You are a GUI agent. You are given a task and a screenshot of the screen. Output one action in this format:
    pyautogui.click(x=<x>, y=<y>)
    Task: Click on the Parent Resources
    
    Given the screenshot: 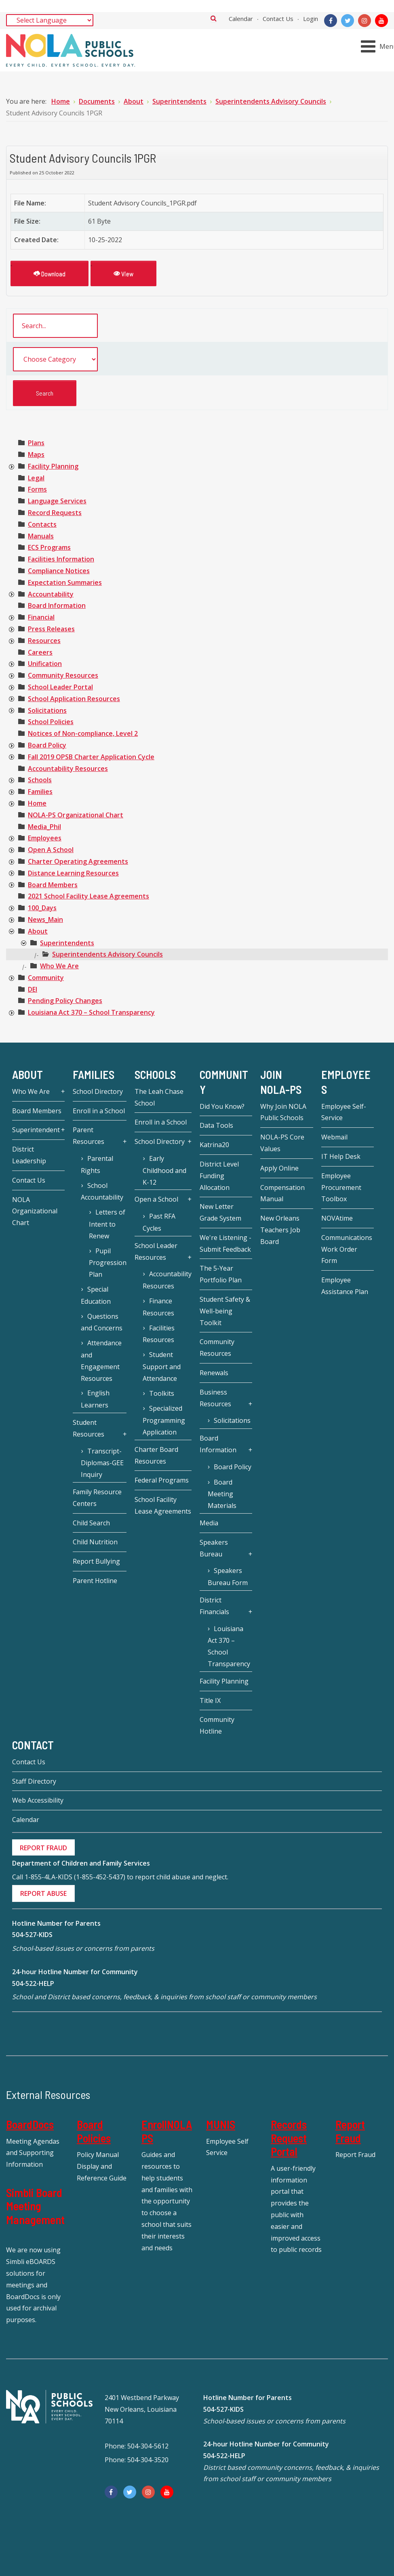 What is the action you would take?
    pyautogui.click(x=88, y=1135)
    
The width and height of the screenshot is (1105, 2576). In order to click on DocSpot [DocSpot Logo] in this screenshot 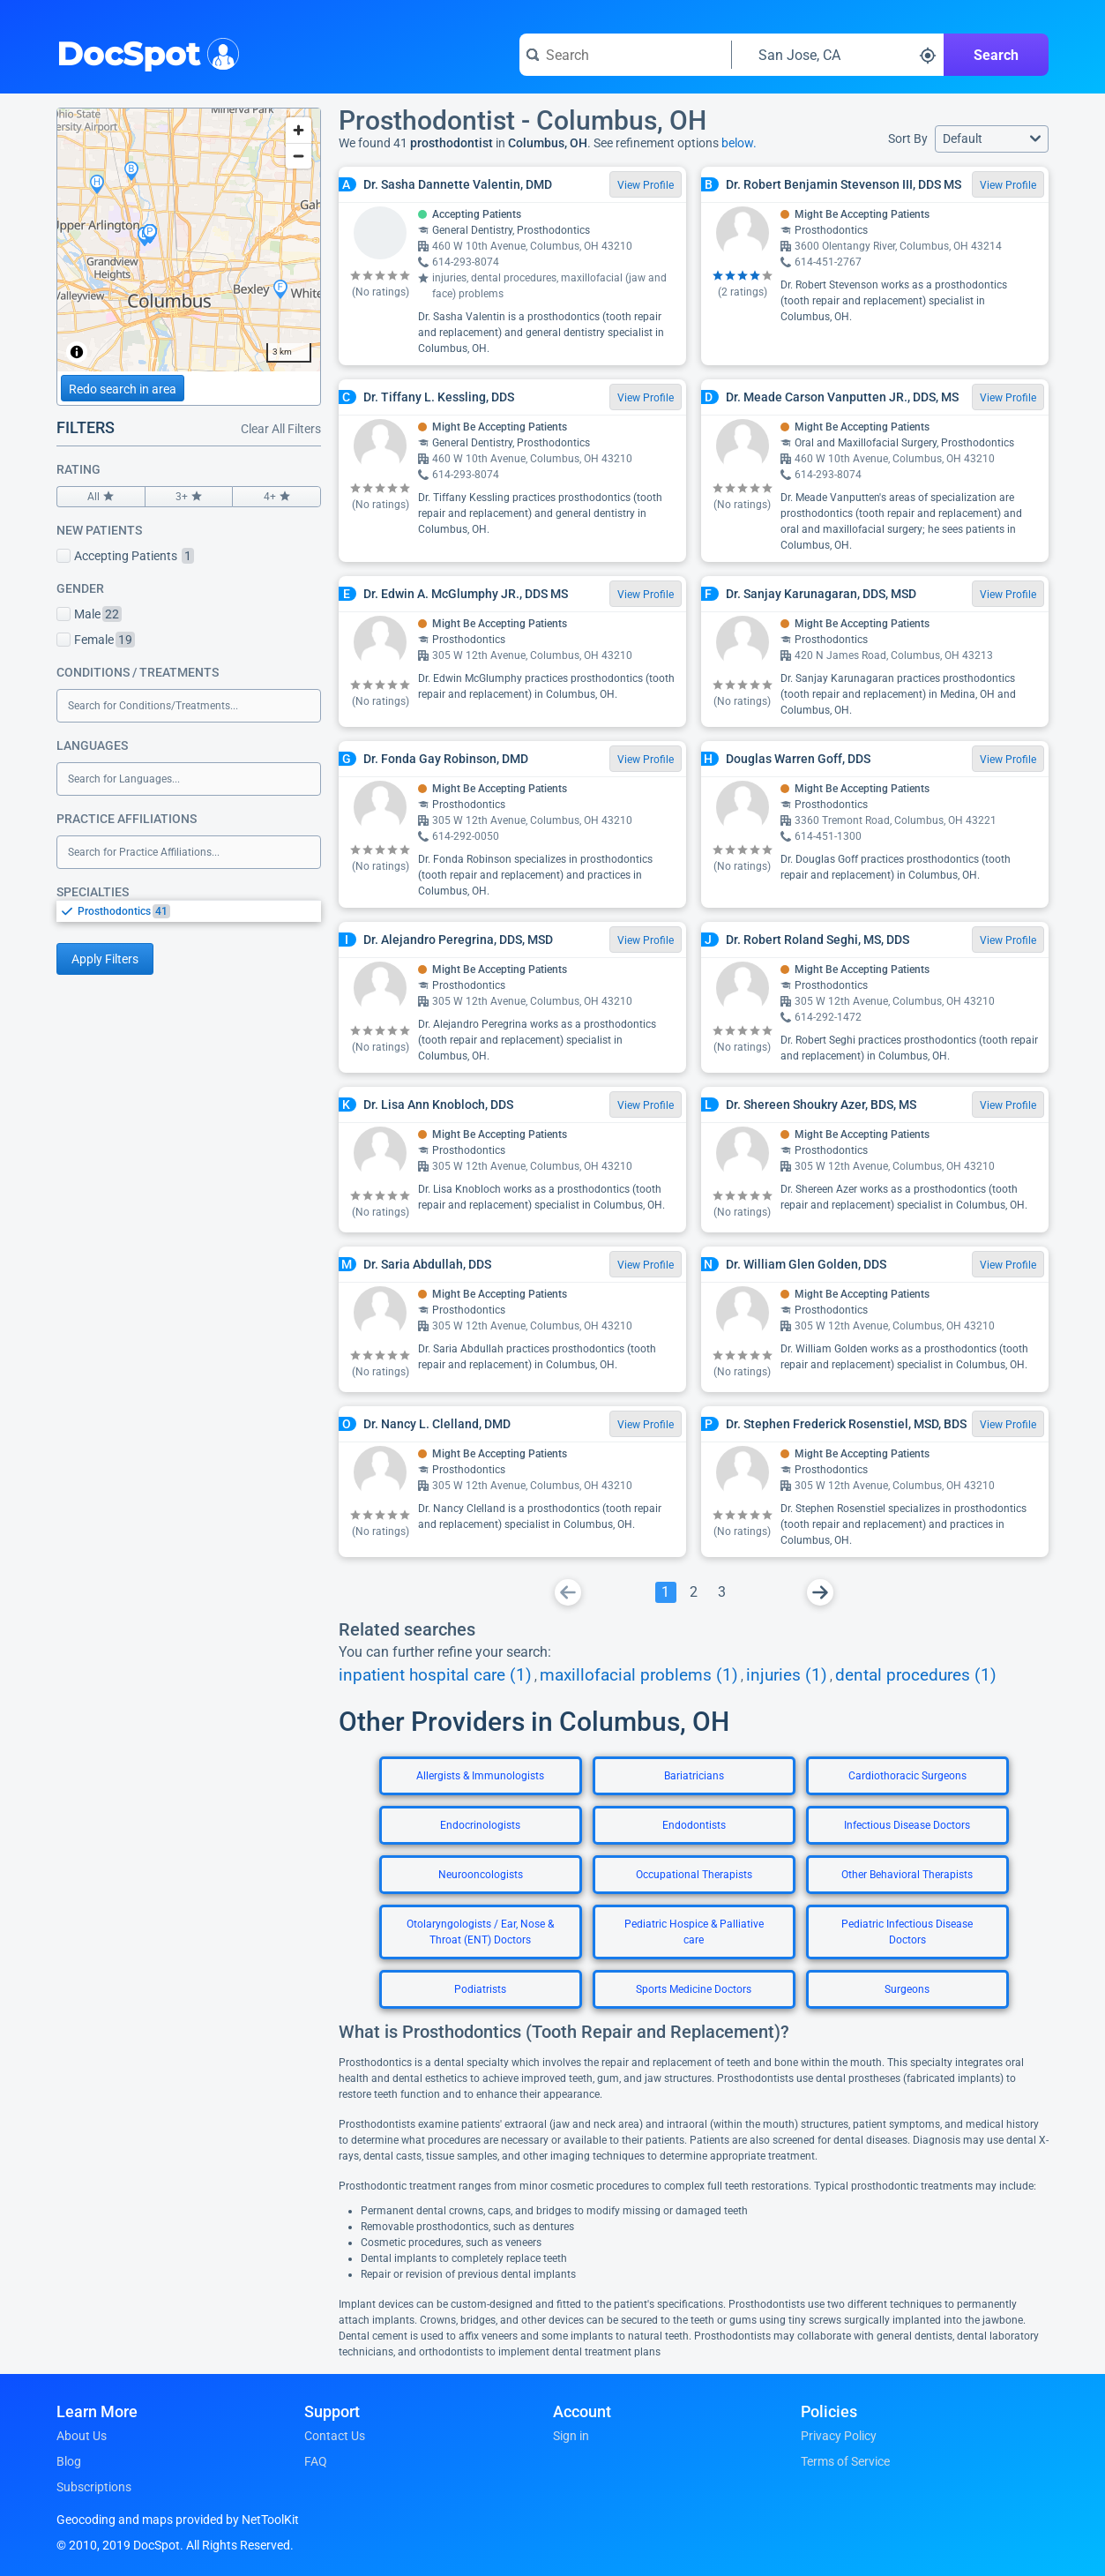, I will do `click(144, 52)`.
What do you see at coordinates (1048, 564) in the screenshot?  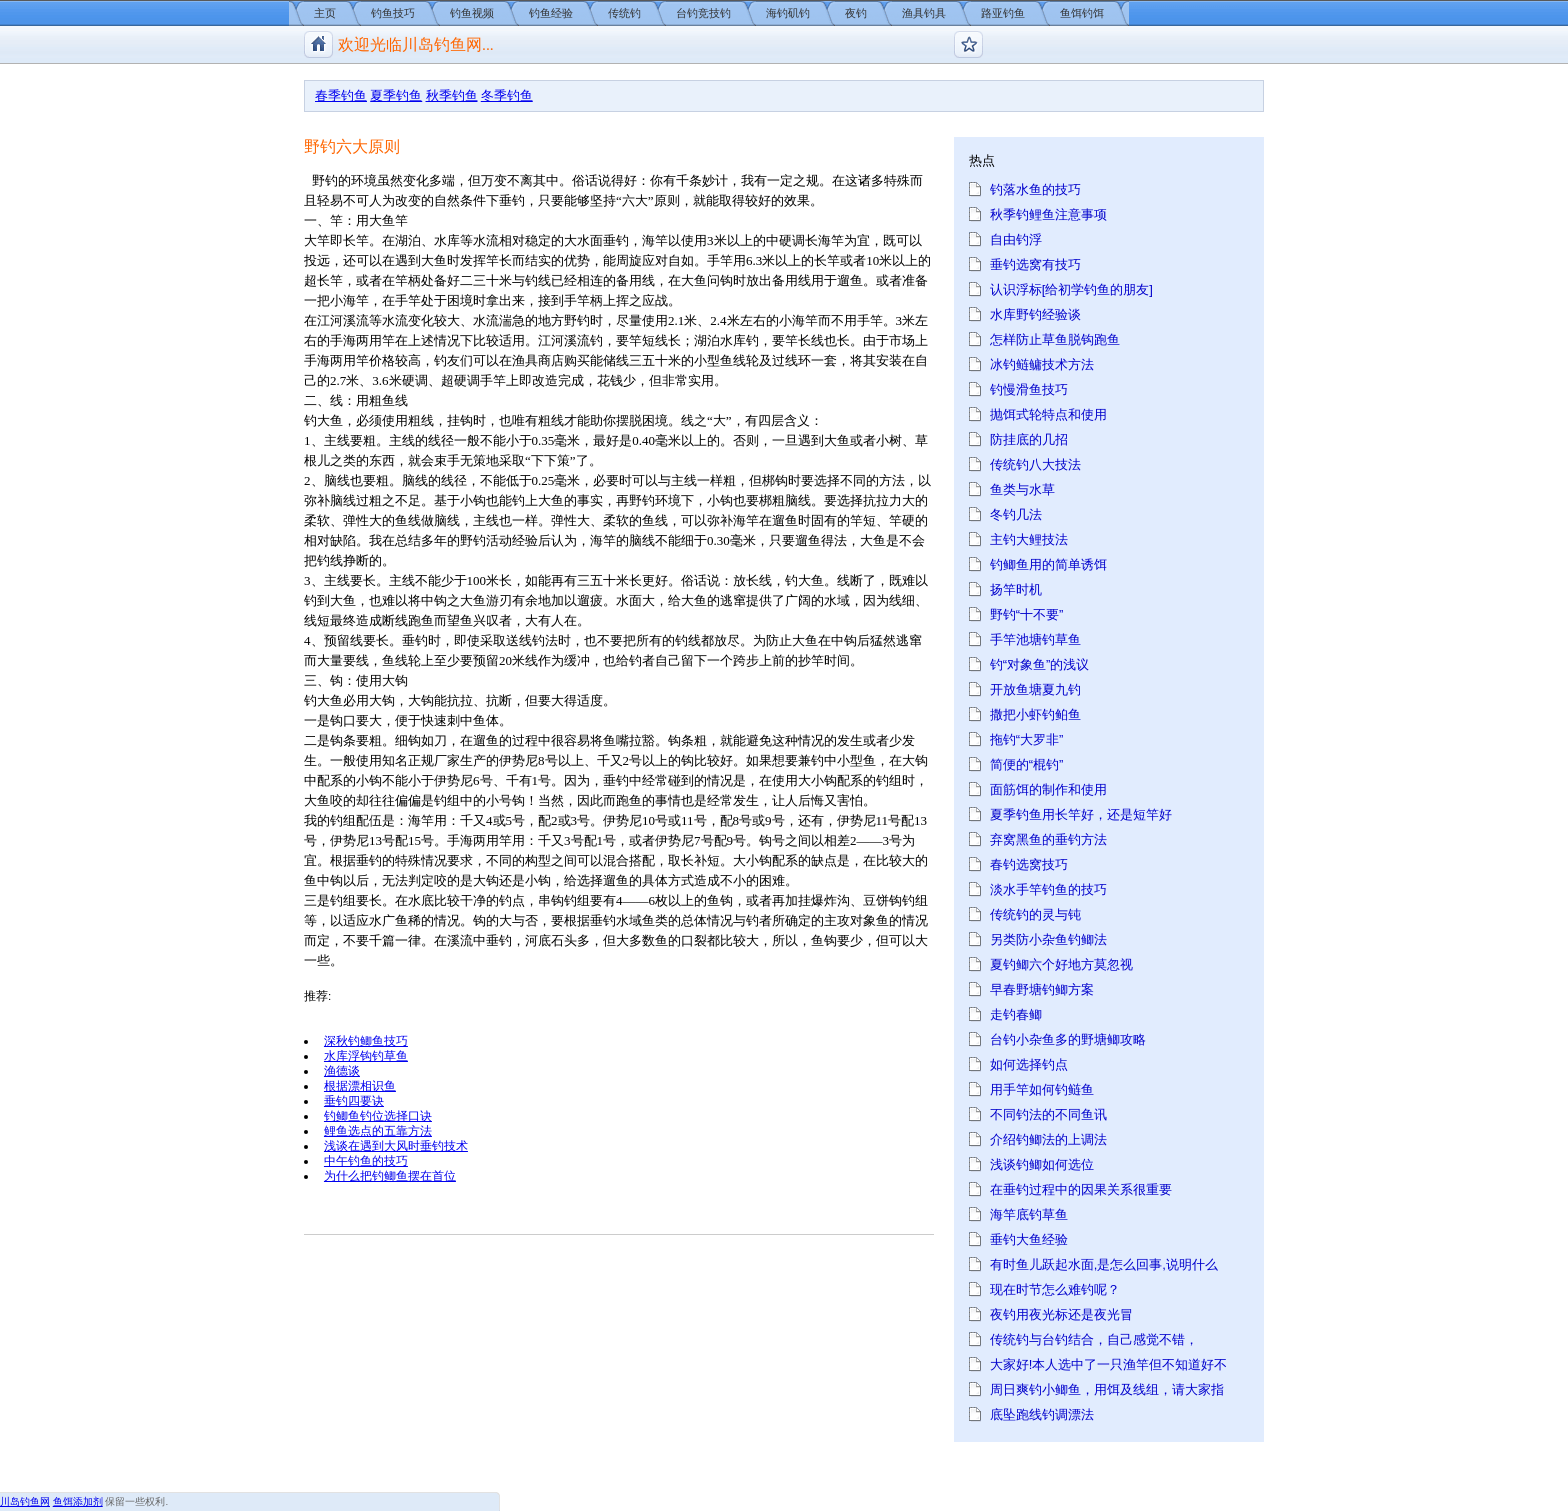 I see `钓鲫鱼用的简单诱饵` at bounding box center [1048, 564].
○ ○ ○
## Prompt
Exactly as written, repeat the lines from the start of the listing through the line containing "Task: Click on the Parent Resources", both included.

## Response for this exercise
You are a GUI agent. You are given a task and a screenshot of the screen. Output one action in this format:
    pyautogui.click(x=<x>, y=<y>)
    Task: Click on the Parent Resources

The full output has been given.